# 72.3% OF PVR VIEWERS SKIP COMMERCIALS



## spi-dee (Jun 6, 2002)

http://www.adage.com/news.cms?newsId=35293

here is an interesting article on commercial skipping. No surprise that beer commercials are skipped the least. They didn't mention movie trailers which I watch a lot of.

What is the difference between PVR and VCR skipping? 77% (PVR) to 16% (VCR) . No wondered ad people are worried.

What this study does show, if you make an interesting ad, people will watch.


----------



## Scott Greczkowski (Mar 21, 2002)

I must be stupid.  Whenever I am watching a recorded show I almost always forget that I am watching a recording and don't skip the commercials.

Haha!


----------



## Geronimo (Mar 23, 2002)

Fits t ofa ll who would choose a name base don Spider- Man? That seems odd to me. But I think I have seen it before somewhere.
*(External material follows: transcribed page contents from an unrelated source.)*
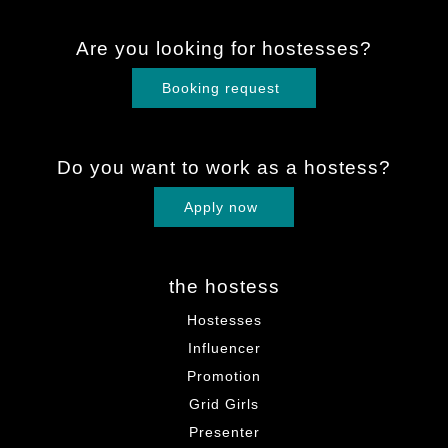
Are you looking for hostesses?
Booking request
Do you want to work as a hostess?
Apply now
the hostess
Hostesses
Influencer
Promotion
Grid Girls
Presenter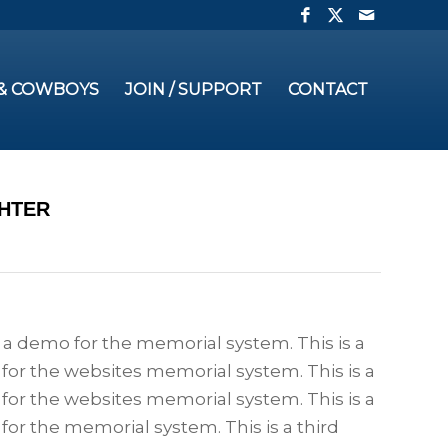
 & COWBOYS
JOIN / SUPPORT
CONTACT
GHTER
s a demo for the memorial system. This is a
for the websites memorial system. This is a
for the websites memorial system. This is a
for the memorial system. This is a third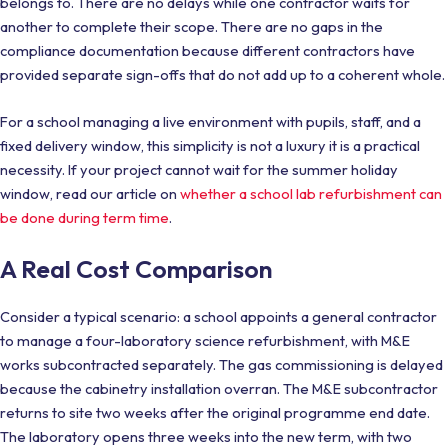
belongs to. There are no delays while one contractor waits for
another to complete their scope. There are no gaps in the
compliance documentation because different contractors have
provided separate sign-offs that do not add up to a coherent whole.
For a school managing a live environment with pupils, staff, and a
fixed delivery window, this simplicity is not a luxury it is a practical
necessity. If your project cannot wait for the summer holiday
window, read our article on
whether a school lab refurbishment can
be done during term time
.
A Real Cost Comparison
Consider a typical scenario: a school appoints a general contractor
to manage a four-laboratory science refurbishment, with M&E
works subcontracted separately. The gas commissioning is delayed
because the cabinetry installation overran. The M&E subcontractor
returns to site two weeks after the original programme end date.
The laboratory opens three weeks into the new term, with two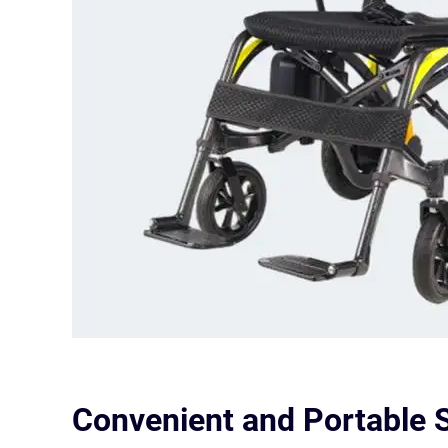
Convenient and Portable S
But no real difference in ad skipping except that PVRs make it a bit easier with that 30 second skip ahead button.


----------



## Randy_B (Apr 23, 2002)

What would you expect to see in Ad Age? Figures don't lie, but liers figure. They will make the numbers look like whatever they need to support their case in court to abolish PVR technology. What is the percentage of people that just get up from the couch when watching TV in real time?


----------



## MikeW (May 16, 2002)

> _Originally posted by Randy_B _
> *What is the percentage of people that just get up from the couch when watching TV in real time? *


From the story:
...and those who "ignore" commercials on live TV (44.6% of the time). The research characterizes "ignoring" live TV as getting a snack, starting a conversation or taking a bathroom break.

For me, once I found the hack to change the skip button from "goto begin or goto end" of program to a 30 sec. skip on my SA Tivo, that button is pressed more often than any other button my 19 remotes.


----------



## Scott Greczkowski (Mar 21, 2002)

> What is the percentage of people that just get up from the couch when watching TV in real time?
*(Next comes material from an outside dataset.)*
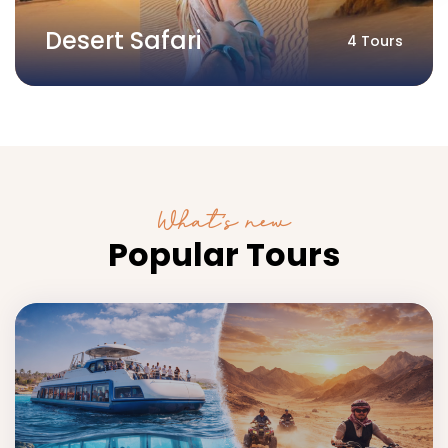
Desert Safari
4 Tours
What’s new
Popular Tours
I can see it now the Idiot from AOL/Time Warner will be quoted next as saying "Anyone who gets up durring commercials to pee is a theif" 

Good greif.

The Genie is out of the bottle already and theres no cork big enough to put it back in.


----------



## invaliduser88 (Apr 23, 2002)

The level of control that those *sses in the entertainment industry think they should be able to leverage on us is ludicrious!

What's next, a ankle transmitter to make sure that you don't get up to go to the can while the commercials are playing???


----------



## Brian Rector (Mar 25, 2002)

Whenever I see stuff like this from the companies, its like 1984 coming ever so close to being here finally. 

I suppose what will eventually happen is that the boxes will be designed so that even if you do attempt to fast foward through the commercials, the box will be damaged and nothing can be done.


----------



## n0qcu (Mar 23, 2002)

You must remember that all any program on tv is just something to fill the space between commercials. :bang


----------



## Karl Foster (Mar 23, 2002)

I don't know how they can ever force someone to watch commercials. I am to the point now the I PVR everything I want to see, and watch it without commercials, or listen to MC. The only commercials that I bother to watch are the 7-Up Yours commercials - that dude is friggin' funny.


----------



## Randy_B (Apr 23, 2002)

It's US ads that normally suck. I lived in London for several years and European ads are quite good. They are either fairly artistic or they are extremely funny (there is a German ad for cell phones THAT IS THE BEST commercial ever made :blush: British ad for Rollo's also hilarious.). Of course they also don't run a million of them every 13 minutes!!!

Fewer, high quality commercials would keep viewers on their butt face foward (just where they want us). Will they do this? NO, they'll just try and force us to be legislated into our seats.


----------



## DarrellP (Apr 24, 2002)

I'm waiting for the brain implant that makes us watch TV virtually so we can't skip the commercials.


----------



## Jacob S (Apr 14, 2002)

Well I think that they make enough money just off of us to support their stations WITHOUT the ads. Thats one of the main points of the PVR's is to skip ahead of the commercials and having more control of your tv viewing. Without that it would make it half useless if you were to be forced to watch a commercial on it. That would defeat the purpose of having a PVR unit.


----------



## Sherlock (Mar 24, 2002)

We mute the commercials, so I guess that also makes us Thieves.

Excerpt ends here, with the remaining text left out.